Found these fun stamps among Grandma's old letters. Couldn't find much about them on the internet other than some ads for "Peppie Pasters" in archived copies of Vassar Miscellany News Volume X Number 26 6 February 1926. The same ad was also run in The Stanford Daily, Cornell, Vassar, Wellesley News, Notre Dame Scholastic and more college papers in 1926 & 1927. I only found 12, wonder if someone gave these to her or she used the other 93?
"Make your friends laugh! Send them letters with the funny Peppie Pasters -- the newest fad. All the rage at Mt. Holyoke, Smith and other colleges. Express your thoughts with these clever little cartoons. Now you don't have to be an artist. There is a Peppie Paster to express every mood and thought you have.

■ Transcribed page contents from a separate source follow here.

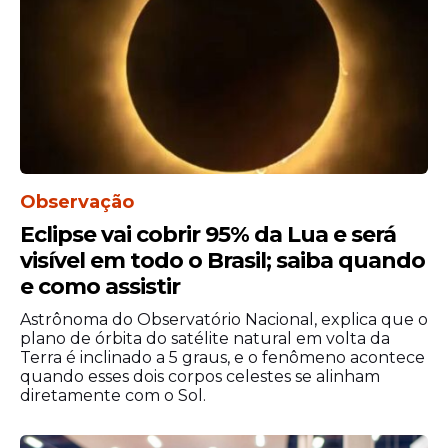
resolução.
“Ainda demorou. Nós é querido e conhece
muita gente”, disse Poze, em vídeo
publicado para seus seguidores.
Observação
Eclipse vai cobrir 95% da Lua e será
visível em todo o Brasil; saiba quando
e como assistir
Astrônoma do Observatório Nacional, explica que o
plano de órbita do satélite natural em volta da
Terra é inclinado a 5 graus, e o fenômeno acontece
quando esses dois corpos celestes se alinham
diretamente com o Sol.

Put them in your diary and memory book. Use them for valentines, dance orders, bridge scores, place cards. Make a Peppie Paster lamp shade. Show your own cleverness in a hundred amusing ways.
Only 10c for 105 stickers, no two alike. They're perforated and gummed like a sheet of postage stamps. Three series, (A, B and C), and more coming. Get them at your dealer's, or put 10c and your name and address in an envelope for one of the series (105 different stamps). Mail at once to White and Wyckoff Mfg. Co., Dept (key), Holyoke, Mass."
I wonder who C.E. Howell was and if he drew the Monopoly man character? Apparently, the artist who drew the mustached Mr. Monopoly is one of the great unsolved mysteries in the history of Parker Brothers. I see the resemblance, do you?